292 posts, read 507,887 times
Reputation: 252
Quote:
Originally Posted by VASpaceMan View Post
Hey guys, something you were talking about caught my eye - I have also noticed when looking at Triangle area jobs - often multiple job posts are the same job (different recruiters). This makes the job market, at least on online job boards, appear to be bigger than it actually is. I've also noticed many more 3, 6, and 12 months contracts rather than full time jobs. Not a particularly good sign.
Yes, I've mentioned that here and it's certainly true. This is why I'm very skeptical of any "best of" list that claims to compare number of openings vs. number of qualified candidates, etc. Their data collection methods are pretty terrible. Lots of ads only indicates one thing: a high recruiter to actual opening ratio.

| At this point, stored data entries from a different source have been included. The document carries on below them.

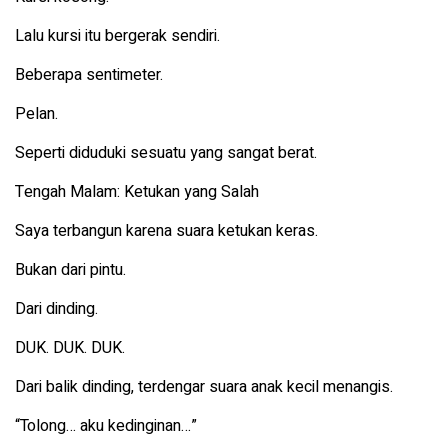
Lalu kursi itu bergerak sendiri.
Beberapa sentimeter.
Pelan.
Seperti diduduki sesuatu yang sangat berat.
Tengah Malam: Ketukan yang Salah
Saya terbangun karena suara ketukan keras.
Bukan dari pintu.
Dari dinding.
DUK. DUK. DUK.
Dari balik dinding, terdengar suara anak kecil menangis.
“Tolong… aku kedinginan…”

The headhunter agencies around here have gotten into this trend of hiring recent college graduates to do the recruiting, no experience required, they just train them to do it using the process the agency has adopted. I guess its like an internship with them with promises of big commission, and I'm guessing for a marketing major or whatever it's better than having no job at all after graduation. There seems to be high turnover among them too, I'm constantly getting calls from the same agency, and it seems that except for a few exceptions, its rarely the same 22-year old twice.

What I don't know is if the high ratio of recruiters to actual positions exists elsewhere in the country since I've lived in this area for a while, and the practice of recruiting has changed a lot during that time.
Sometimes the recruiters that call me aren't even local, they're cold calling out of DC or Denver or San Jose or somewhere else. Sometimes they don't even know the difference between Raleigh and Charlotte but they call to see if there's interest anyway.

It's not uncommon at all for me to see the same job re-posted with minimum to no rewording by 6 or 7 different agencies, giving the illusion of half a dozen jobs for every one actual opening.